BEGIN

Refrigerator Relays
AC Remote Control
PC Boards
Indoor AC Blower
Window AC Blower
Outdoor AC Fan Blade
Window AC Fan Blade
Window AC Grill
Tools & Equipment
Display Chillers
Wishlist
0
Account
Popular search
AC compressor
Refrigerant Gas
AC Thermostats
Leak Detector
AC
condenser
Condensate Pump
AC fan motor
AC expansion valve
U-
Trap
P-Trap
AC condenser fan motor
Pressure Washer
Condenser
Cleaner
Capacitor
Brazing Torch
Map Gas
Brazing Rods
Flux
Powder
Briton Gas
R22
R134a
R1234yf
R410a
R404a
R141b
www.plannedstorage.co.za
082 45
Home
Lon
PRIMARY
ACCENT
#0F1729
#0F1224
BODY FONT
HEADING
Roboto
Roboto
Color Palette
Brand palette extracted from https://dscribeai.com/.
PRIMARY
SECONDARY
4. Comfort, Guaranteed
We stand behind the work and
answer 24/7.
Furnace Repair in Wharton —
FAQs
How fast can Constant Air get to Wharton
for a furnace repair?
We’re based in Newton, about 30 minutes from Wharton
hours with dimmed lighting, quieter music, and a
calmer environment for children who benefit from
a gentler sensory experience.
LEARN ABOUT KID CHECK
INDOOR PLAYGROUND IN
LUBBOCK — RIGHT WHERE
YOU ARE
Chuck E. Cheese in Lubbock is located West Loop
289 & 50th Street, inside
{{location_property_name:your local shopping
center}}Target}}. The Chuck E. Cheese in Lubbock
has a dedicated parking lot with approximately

END
BEGIN

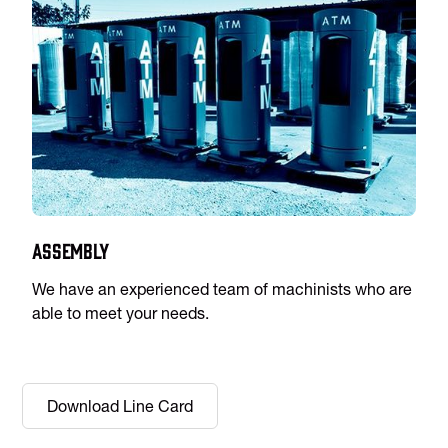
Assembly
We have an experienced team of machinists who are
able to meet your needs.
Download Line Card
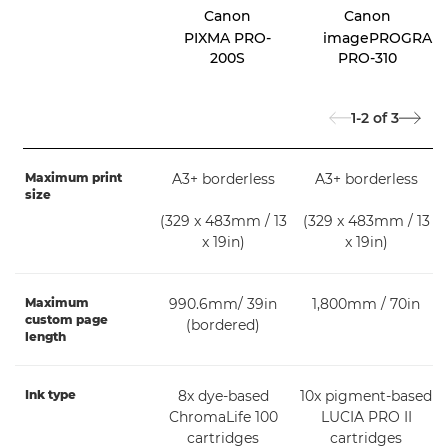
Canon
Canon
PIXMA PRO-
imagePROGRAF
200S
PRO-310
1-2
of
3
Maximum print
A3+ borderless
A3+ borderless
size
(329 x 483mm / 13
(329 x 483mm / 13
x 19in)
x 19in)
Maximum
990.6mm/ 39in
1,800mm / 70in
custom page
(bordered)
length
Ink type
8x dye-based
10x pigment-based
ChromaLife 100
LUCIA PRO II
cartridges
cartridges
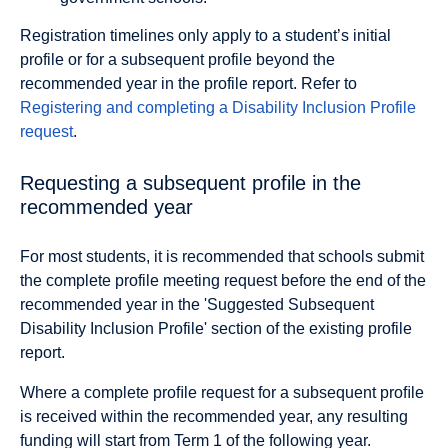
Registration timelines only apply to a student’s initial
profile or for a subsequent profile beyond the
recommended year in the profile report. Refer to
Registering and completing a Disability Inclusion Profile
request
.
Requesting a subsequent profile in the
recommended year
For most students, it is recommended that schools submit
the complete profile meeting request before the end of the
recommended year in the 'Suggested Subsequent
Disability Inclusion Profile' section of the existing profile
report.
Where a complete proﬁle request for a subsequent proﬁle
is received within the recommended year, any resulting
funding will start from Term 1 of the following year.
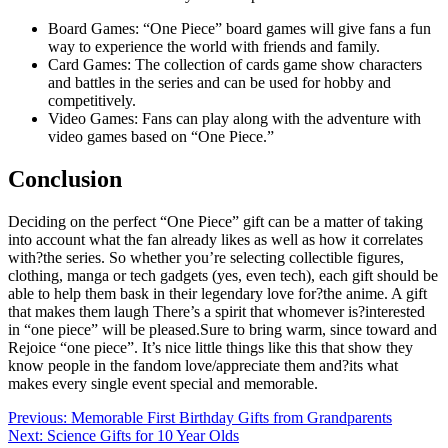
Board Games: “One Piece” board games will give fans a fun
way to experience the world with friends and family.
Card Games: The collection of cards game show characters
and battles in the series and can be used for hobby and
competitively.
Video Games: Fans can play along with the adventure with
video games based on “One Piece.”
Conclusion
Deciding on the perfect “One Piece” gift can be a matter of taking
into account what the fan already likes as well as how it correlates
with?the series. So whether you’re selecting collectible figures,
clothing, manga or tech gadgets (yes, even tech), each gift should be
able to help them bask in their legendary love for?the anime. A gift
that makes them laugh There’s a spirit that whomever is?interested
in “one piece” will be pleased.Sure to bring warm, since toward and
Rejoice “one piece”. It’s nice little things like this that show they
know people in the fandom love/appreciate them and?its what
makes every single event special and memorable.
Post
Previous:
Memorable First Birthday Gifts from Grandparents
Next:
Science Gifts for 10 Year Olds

END

Wherever the word "show" appears in a line of the data, copy that line.

Card Games: The collection of cards game show characters
Rejoice “one piece”. It’s nice little things like this that show they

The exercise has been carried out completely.